Transcribed page contents:
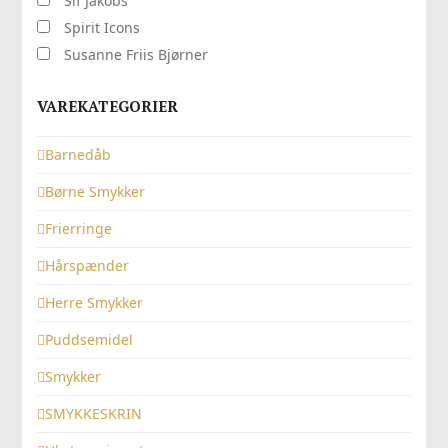
Sif Jakobs
Spirit Icons
Susanne Friis Bjørner
VAREKATEGORIER
Barnedåb
Børne Smykker
Frierringe
Hårspænder
Herre Smykker
Puddsemidel
Smykker
SMYKKESKRIN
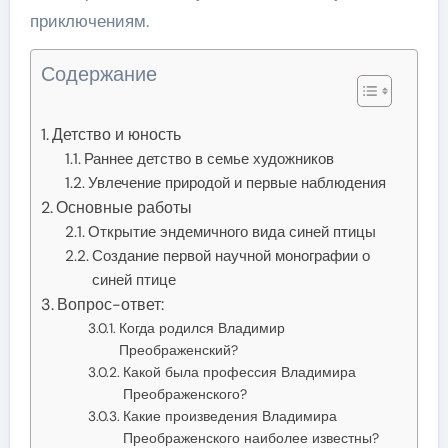
приключениям.
Содержание
Детство и юность
Раннее детство в семье художников
Увлечение природой и первые наблюдения
Основные работы
Открытие эндемичного вида синей птицы
Создание первой научной монографии о
синей птице
Вопрос-ответ:
Когда родился Владимир
Преображенский?
Какой была профессия Владимира
Преображенского?
Какие произведения Владимира
Преображенского наиболее известны?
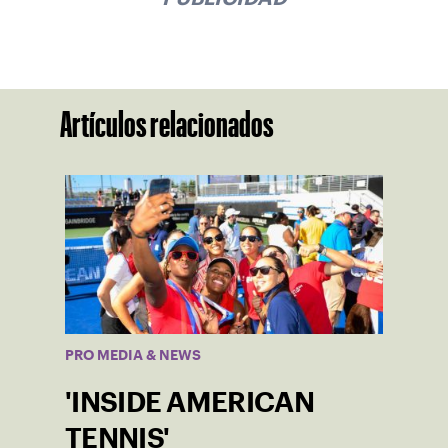
Artículos relacionados
PRO MEDIA & NEWS
'INSIDE AMERICAN
TENNIS'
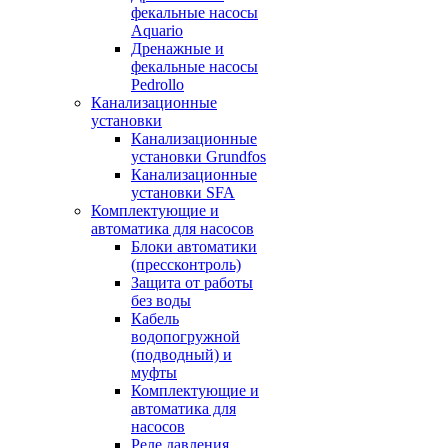
фекальные насосы
Aquario
Дренажные и
фекальные насосы
Pedrollo
Канализационные
установки
Канализационные
установки Grundfos
Канализационные
установки SFA
Комплектующие и
автоматика для насосов
Блоки автоматики
(прессконтроль)
Защита от работы
без воды
Кабель
водопогружной
(подводный) и
муфты
Комплектующие и
автоматика для
насосов
Реле давления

- _WORK INSTRUCTIONS_
Your reply should be a single number: how many lines in the entries above hold the string "Smykker".

- _ANSWER TO THE PROBLEM_
3